Last week it was reported that ex-Wallaby Dan Vickerman had died – some reports didn’t state a cause but appended ‘helpline’ links, while others were open about it being suicide.
There was discussion about the difficulty many rugby and other sports stars had in transitioning to more normal and more anonymous lives.
There was also news that Dan Carter had been arrested for drunk driving.
There are still strong and contentious links between alcohol and sport. But alcohol isn’t the only problem drug.
Blues coach Tana Umaga is remaining tight-lipped on the situation surrounding his absent lock Patrick Tuipulotu after authorities confirmed being alerted to a positive drugs test from the player on the All Blacks’ northern tour last November.
After Fairfax Media revelations that the 24-year-old Blues and All Blacks lock’s career was in limbo following a failed drugs test, both New Zealand Rugby and NZ’s Players’ Association on Sunday confirmed the key facts in the situation.

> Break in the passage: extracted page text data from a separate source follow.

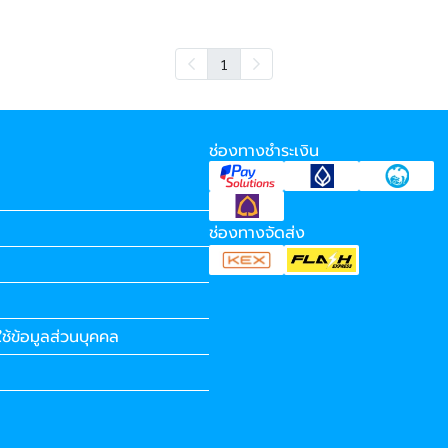
1
ช่องทางชำระเงิน
ช่องทางจัดส่ง
ช้ข้อมูลส่วนบุคคล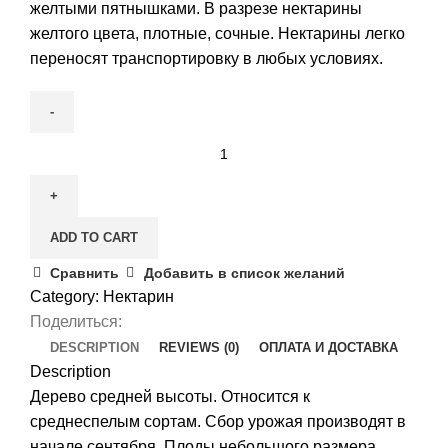
желтыми пятнышками. В разрезе нектарины
желтого цвета, плотные, сочные. Нектарины легко
переносят транспортировку в любых условиях.
Нектарин
Медовая
сладость
quantity
ADD TO CART
Сравнить
Добавить в список желаний
Category:
Нектарин
Поделиться:
DESCRIPTION
REVIEWS (0)
ОПЛАТА И ДОСТАВКА
Description
Дерево средней высоты. Относится к
среднеспелым сортам. Сбор урожая производят в
начале сентября. Плоды небольшого размера,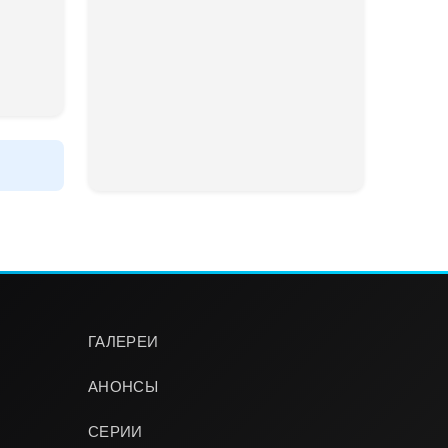
ГАЛЕРЕИ
АНОНСЫ
СЕРИИ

In a joint statement, NZR and the NZRPA said Tuipulotu was shocked by the result and “working hard to identify the source of the specified substance”.
But performance enhancing drugs hover over sports these days. There can be a fine line between banned drugs and legal ‘enhancers’.
This week I was contacted by David Briggs, a former Chief and captain of Tonga. He wants to go into things “too much”. I think we should stand up and applaud him. The telling of Briggs’s story shows the late Lauaki respect. It shows that Briggs wants to make a difference for the kids of the future. It shows a great deal of courage.
Briggs, who is now 46 years of age, said, “I started taking creatine in 1998. We were all on creatine. I got huge on it. I went from 114kg to 125kg in a matter of weeks. We didn’t know what we were really taking. We were just told it worked.
“But it didn’t feel right. Our bodies got big, but lots of people’s stomachs were playing up. I got cramps and was getting sick. I cannot be sure, but creatine’s killing all the boys. Jonah reckoned it was part of the reason he was sick.
“I was Lauaki. I got in trouble with the law and alcohol. I don’t drink anymore. I had to give alcohol away or go to jail. I woke up in a cell and went before a judge. Either I changed or I would lose everything.
“I retired from the Chiefs in 2004, but I am still getting headaches. I had heaps of concussions. I suffered depression big-time from those head knocks. I don’t think I will ever be right. I accept I will have depression for the rest of my life and a lot of memory loss. I go to the fridge and think, ‘Shit, what did I need?’ It’s just cos I played rugby without a mouthguard.
“We didn’t think about the future. I’m here now and I’m going, ‘Damn’. The young ones need to be careful. I believe creatine is killing all the boys. I can’t be 100 per cent certain. But all the Pacific Islanders are having problems now.
And now news involving an ex All Black and an ex Wallaby:
Former All Black Ali Williams has been sidelined by his club in Paris, after being arrested on suspicion of trying to buy cocaine.
As our Paris correspondent Catherine Field reports, Williams was picked up outside a nightclub along with former Wallabies star James O’Connor.
“He was taken in by police at around 3 o’clock Saturday morning Paris time, the two men were spotted by plain clothed drug enforcement officers, trying to buy cocaine.
Apparently they were trying to pay around 200 euros in cash for the cocaine.”
As Field reports, his club Racing has already put him on suspension.
“They say that they want to respect the presumption of innocence- he’s only been charged, he hasn’t been been found guilty of this crime yet, however, they go on in the statement to say this would be a major violation of the clubs ethics.”
Presumption of innocence unless proven guilty – but I think France has a difference system of justice.
France has been a very lucrative place to go for retired international rugby players. It also seems to be a risky place to go, where heaps of money and leisure time seems to easily lead to trouble.